[Structured page parsing data]

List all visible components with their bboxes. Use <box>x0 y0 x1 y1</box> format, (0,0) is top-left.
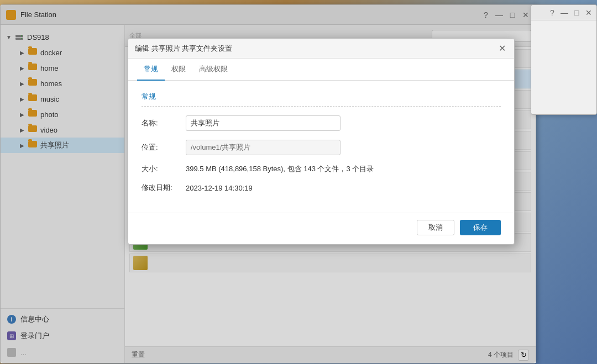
file-station-window: File Station ? — □ ✕ ▼ <box>0 4 536 363</box>
name-label: 名称: <box>142 118 186 128</box>
field-name-row: 名称: <box>142 115 501 131</box>
second-window-titlebar: ? — □ ✕ <box>531 5 596 20</box>
dialog-tabs: 常规 权限 高级权限 <box>128 59 514 81</box>
modified-label: 修改日期: <box>142 183 186 193</box>
save-button[interactable]: 保存 <box>460 220 501 235</box>
dialog-footer: 取消 保存 <box>128 213 514 244</box>
dialog-title: 编辑 共享照片 共享文件夹设置 <box>135 44 496 54</box>
size-value: 399.5 MB (418,896,158 Bytes), 包含 143 个文件… <box>186 164 374 174</box>
dialog-titlebar: 编辑 共享照片 共享文件夹设置 ✕ <box>128 39 514 59</box>
second-window-close[interactable]: ✕ <box>584 8 593 17</box>
section-title-general: 常规 <box>142 92 501 107</box>
name-input[interactable] <box>186 115 341 131</box>
shared-folder-settings-dialog: 编辑 共享照片 共享文件夹设置 ✕ 常规 权限 高级权限 常规 名称: 位置: <box>128 38 515 245</box>
tab-general[interactable]: 常规 <box>137 59 165 81</box>
tab-permissions[interactable]: 权限 <box>165 59 192 81</box>
second-window: ? — □ ✕ <box>531 4 597 115</box>
cancel-button[interactable]: 取消 <box>417 220 454 235</box>
field-size-row: 大小: 399.5 MB (418,896,158 Bytes), 包含 143… <box>142 164 501 174</box>
dialog-body: 常规 名称: 位置: 大小: 399.5 MB (418,896,158 Byt… <box>128 81 514 213</box>
modified-value: 2023-12-19 14:30:19 <box>186 184 253 192</box>
location-label: 位置: <box>142 143 186 152</box>
field-location-row: 位置: <box>142 140 501 155</box>
field-modified-row: 修改日期: 2023-12-19 14:30:19 <box>142 183 501 193</box>
second-window-help[interactable]: ? <box>548 8 557 17</box>
dialog-close-button[interactable]: ✕ <box>496 43 507 54</box>
second-window-maximize[interactable]: □ <box>572 8 581 17</box>
second-window-minimize[interactable]: — <box>560 8 569 17</box>
size-label: 大小: <box>142 164 186 174</box>
tab-advanced[interactable]: 高级权限 <box>192 59 234 81</box>
location-input <box>186 140 341 155</box>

_Task details:_
Report each line above that includes the string "修改日期".

_Answer box:_
modified-label: 修改日期: <box>142 183 186 193</box>
field-modified-row: 修改日期: 2023-12-19 14:30:19 <box>142 183 501 193</box>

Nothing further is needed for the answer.